UGA's special teams struggles continue

LEXINGTON, Ky. -- Imagine if you dare what might have happened if Connor Norman hadn’t saved Georgia by recovering an onside kick with just less than four minutes to play in the Bulldogs’ 29-24 win at Kentucky on Saturday.

Georgia had just allowed Kentucky to tiptoe back into the game with a 75-yard touchdown drive and was clinging to a 5-point lead when Wildcats kicker Joseph Mansour tapped an onside kick that had nearly trickled the necessary 10 yards when he crouched to dive on the loose ball. Only Norman raced to dive on the ball a split second before him, preventing Kentucky from attempting a potential game-winning drive that could have devastated the Georgia program and its fans.

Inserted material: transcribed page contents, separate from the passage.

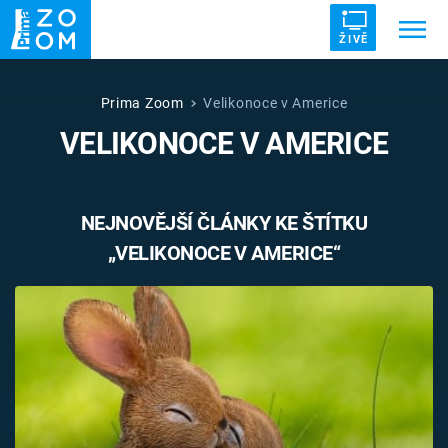
ŽIVĚ
Trendy:
ZRÁDCI
UFO
DRUHÁ SVĚTOVÁ VÁLKA
Prima Zoom
Velikonoce v Americe
VELIKONOCE V AMERICE
ZÁHADY
VETŘELCI DÁVNOVĚKU
NEJNOVĚJŠÍ ČLÁNKY KE ŠTÍTKU
„VELIKONOCE V AMERICE“
Témata
Témata
Pořady
TV Program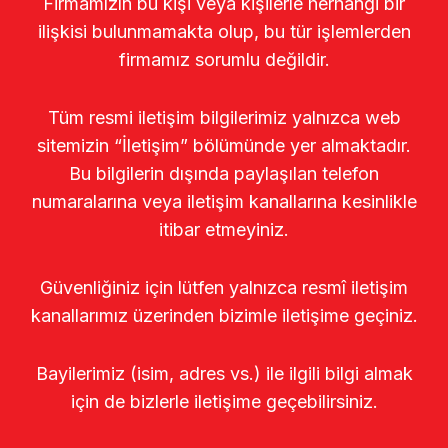
Firmamızın bu kişi veya kişilerle herhangi bir
ilişkisi bulunmamakta olup, bu tür işlemlerden
firmamız sorumlu değildir.
Tüm resmi iletişim bilgilerimiz yalnızca web
sitemizin “İletişim” bölümünde yer almaktadır.
Bu bilgilerin dışında paylaşılan telefon
numaralarına veya iletişim kanallarına kesinlikle
itibar etmeyiniz.
Güvenliğiniz için lütfen yalnızca resmî iletişim
kanallarımız üzerinden bizimle iletişime geçiniz.
Bayilerimiz (isim, adres vs.) ile ilgili bilgi almak
için de bizlerle iletişime geçebilirsiniz.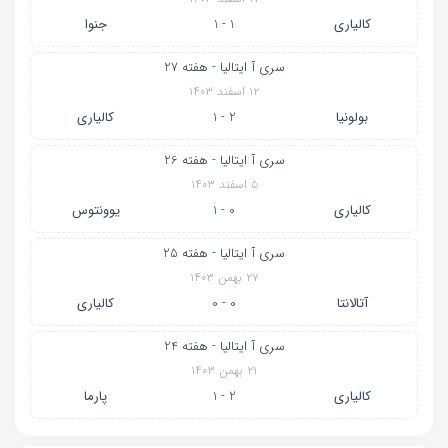
کالیاری
1 - 1
جنوا
سری آ ایتالیا - هفته 27
۱۲ اسفند ۱۴۰۳
بولونیا
2 - 1
کالیاری
سری آ ایتالیا - هفته 26
۵ اسفند ۱۴۰۳
کالیاری
0 - 1
یوونتوس
سری آ ایتالیا - هفته 25
۲۷ بهمن ۱۴۰۳
آتالانتا
0 - 0
کالیاری
سری آ ایتالیا - هفته 24
۲۱ بهمن ۱۴۰۳
کالیاری
2 - 1
پارما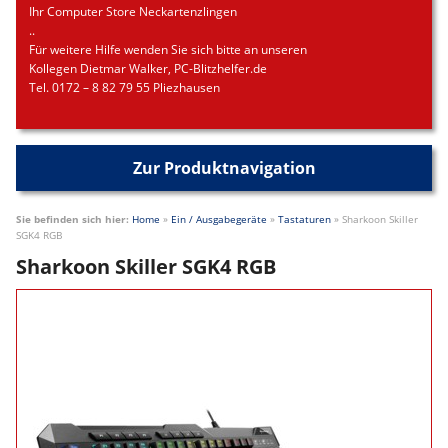
Ihr Computer Store Neckartenzlingen
..
Für weitere Hilfe wenden Sie sich bitte an unseren
Kollegen Dietmar Walker, PC-Blitzhelfer.de
Tel. 0172 – 8 82 79 55 Pliezhausen
Zur Produktnavigation
Sie befinden sich hier:
Home
»
Ein / Ausgabegeräte
»
Tastaturen
»
Sharkoon Skiller
SGK4 RGB
Sharkoon Skiller SGK4 RGB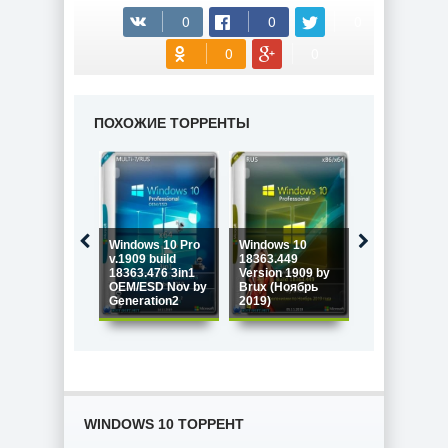
ПОХОЖИЕ ТОРРЕНТЫ
Windows 10 Pro
Windows 10
v.1909 build
18363.449
Windows 10
18363.476 3in1
Version 1909 by
Version 1909 
OEM/ESD Nov by
Brux (Ноябрь
in 1][10.2019]
Generation2
2019)
Repack MSDN
WINDOWS 10 ТОРРЕНТ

“Connor was heads up to go in there and snatch it and be strong enough to convince the officials that it was his. So it was a huge play,” a relieved Georgia coach Mark Richt said after the game. “It was a lot of huge plays in the game, but Connor did a great job.”

Norman’s heads-up play was unquestionably the highlight for Georgia’s special teams on a night that had its share of low points, as well. And with a high-stakes matchup against No. 2 Florida next weekend, the Bulldogs know they must sharpen their play on every special teams unit this week.

The most glaring concern is probably at place-kicker, as Marshall Morgan missed a potential game-tying PAT in the second quarter, leaving Kentucky ahead 14-13, and chipped a successful 27-yard field goal off the left upright -- the fifth time he has hit the left upright with a kick this season.

“He’s just struggled on the easy ones, really, the extra points. It shouldn’t be that way,” Richt said of Morgan, who has missed four PATs this season. “I think he’s hit the upright more than anybody in the nation, I would think. He’s probably going to set a school record for that -- and he’s made most of them that ricocheted. That one there had to be in just by a fraction.”

The Bulldogs’ questionable decision-making on punts continued as Rhett McGowan failed to catch a punt deep in his own territory and Kentucky downed it at the Georgia 3-yard line. And Malcolm Mitchell -- previously the culprit on some of the questionable decisions on kickoff and punt returns -- nearly made another blunder before Kyle Karempelis stepped in front of his path as he tried to bring a kickoff out of the back of the end zone.

Given his previous blunders, Mitchell said that is exactly what he wanted Karempelis to do -- even if he threw his hands at his teammate in disgust at the time.

“I said, ‘Listen, I’ve made a lot of bad decisions this year, so just stop me. If you feel I need a stop, just stop me.’ Because I’m not going to disrespect his call and run out,” Mitchell said. “I might be mad with him, but I definitely won’t disrespect his call.”

Perhaps that play is a sign of some progress, as Mitchell at least allowed Karempelis to prevent him from making another potentially bad decision.

“I told him make his call no matter how I react because sometimes my mind is cloudy,” Mitchell said. “You’ll be back there and think, ‘I’m fixing to take this home. I want a 109-yard return.’ You think all types of crazy stuff. I’ll be like, ‘Look, just stop me if you think I don’t need to take it out.’ ”

Georgia's Kosta Vavlas was also flagged for an illegal shift that wiped out a 33-yard fake-punt run by Mitchell that would have given Georgia a first down at the Kentucky 21 in the third quarter.

Kentucky did Georgia a favor with a special-teams mistake of its own when the Wildcats allowed a fourth-quarter Bulldogs drive to continue by crashing into punter Collin Barber on a kick. The first down for running into the kicker gave the Bulldogs a first down and they eventually capitalized on that opportunity with a touchdown that put them ahead 29-17 with 7:51 to play.

But the sloppy decision-making and other errors continue an ominous trend as the Bulldogs prepare to face Florida. The Gators used a 99-yard kickoff return touchdown by Jeff Demps and a 63-yard return by Andre Debose to score 10 points in Florida's 24-20 loss last season and benefited from two missed field goals by Bulldogs kicker Blair Walsh.

Georgia will enter the rematch as a decided underdog, so the Bulldogs know they can’t afford to continue with the lapses in the kicking game.

They have rotated several punt returners, searching for improved decision-making, yet the problems persist. And Morgan’s ongoing kicking issues leave Richt scratching his head.

“You practice and it just goes like clockwork and you think you’ve got it solved and then you get in the game and he pulls it a little bit,” Richt said.